C. P. Chandrasekhar and Jayati Ghosh
Recent months have been marked by an exit of foreign investors from India’s financial markets, triggered by the end of quantitative easing in the US and Europe and hikes in policy interest rates in the former. This has resulted over the last few weeks in a sharp depreciation of the rupee relative to the dollar, which not only raises the rupee costs of imports, but also the rupee equivalent of payments made to service foreign debt. That has meant that India is now paying the price for a legacy of debt built up during the years when the Federal Reserve and the European Central Bank sought to address the recession resulting from the 2008 financial crisis by infusing liquidity into the system, and flooding markets with large volumes of cheap money in the process. Credit at near zero interest rates was available to banks and financial agents to lend or invest at low rates to record profits and salvage their balance sheet hit by the crisis.
It is now well accepted that this strategy resulted in versions of the carry trade where banks, financial institutions and investors borrowed cheap in the dollar market and invested in assets denominated in other currencies offering significantly higher returns. There was always a risk that the currencies of countries hosting those investments could depreciate, eroding expected returns in dollar terms. But the returns were high enough to ignore or hedge against those risks, and the rush of funds into these countries not only shored up their currencies, but even resulted in appreciation, which further jacked up dollar returns.
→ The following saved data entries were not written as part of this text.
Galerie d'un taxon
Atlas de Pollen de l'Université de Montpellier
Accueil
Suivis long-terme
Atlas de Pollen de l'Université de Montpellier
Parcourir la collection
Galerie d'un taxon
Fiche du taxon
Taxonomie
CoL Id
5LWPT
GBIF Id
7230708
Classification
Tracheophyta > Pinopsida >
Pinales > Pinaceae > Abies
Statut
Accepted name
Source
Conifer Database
India was a country that benefited from flows of this kind. One proxy indicator of the extent to which this happened is the trend in foreign bank claims on institutions and firms in India since the crisis, available from the consolidated banking statistics database of the Bank of International Settlements. As Chart 1 shows, international bank claims on India rose by around 100 billion from the second quarter of 2009 to the second quarter of 2013, from $128 billion to $213 billion or by 66 per cent. While the figure has declined since, interestingly in the period since the Fed first announced its decision to ‘taper’ its “quantitative easing” policy, outstanding claims stood at $181 billion at the end of the second quarter of 2017.
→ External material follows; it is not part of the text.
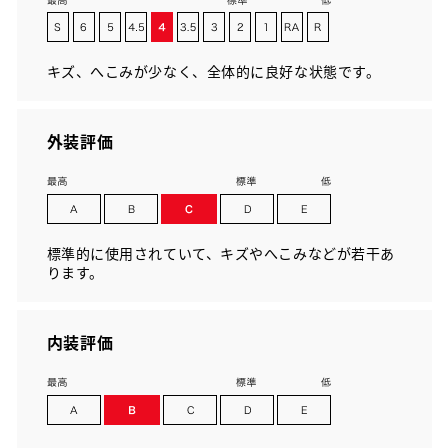
キズ、へこみが少なく、全体的に良好な状態です。
外装評価
標準的に使用されていて、キズやへこみなどが若干あ
ります。
内装評価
Disaggregated figures available for this period of relative decline show that the decline was more in the debt placed with banks and non-bank financial institutions (Chart 2). On the other hand, the share of non-bank non-financial institutions (that is, non-financial corporations) in claims outstanding rose from 15 per cent in the fourth quarter of 2013 to 42 per cent in the second quarter of 2016 and stood at 38 per cent in first quarter of 2017. The share of non-bank financial institutions also rose, but from a much lower base and to a much smaller extent. Clearly, India’s corporate sector had exploited the availability of cheap credit from foreign financial firms, resulting in a high proportion of outstanding foreign bank claims.
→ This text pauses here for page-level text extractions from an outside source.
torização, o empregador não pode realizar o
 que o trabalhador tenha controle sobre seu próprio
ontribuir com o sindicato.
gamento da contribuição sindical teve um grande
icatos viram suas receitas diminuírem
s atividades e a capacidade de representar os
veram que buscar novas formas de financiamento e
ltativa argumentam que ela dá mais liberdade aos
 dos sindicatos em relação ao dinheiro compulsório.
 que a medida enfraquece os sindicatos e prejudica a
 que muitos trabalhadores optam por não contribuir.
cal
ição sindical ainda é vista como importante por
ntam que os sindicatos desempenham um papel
It is also noteworthy that there has been a change, though not striking, in the channels through which credit has been flowing into the country. The share of bank loans and deposits has come down from 86 per cent in the second half of 2013 to 77 per cent in early 2017, while that of debt securities has risen from 11 to 18 per cent (Chart 3). This is in keeping with the evidence that the corporate bond market in India, which had been inactive for long, had turned active in recent years. Those financial institutions engaged in the carry trade were willing to experiment with corporate bonds in search of returns. This suited Indian corporates, since bond issues are likely to be subject to less intensive scrutiny,as bond investors go by credit ratings when making investment decisions. However, exit is much easier for bond investors, who can choose to book profits or cut losses and leave, resulting in stress on the balance of payments and the rupee. In fact, a larger share of sales by foreign institutional investors in recent months has been in debt rather than equity markets.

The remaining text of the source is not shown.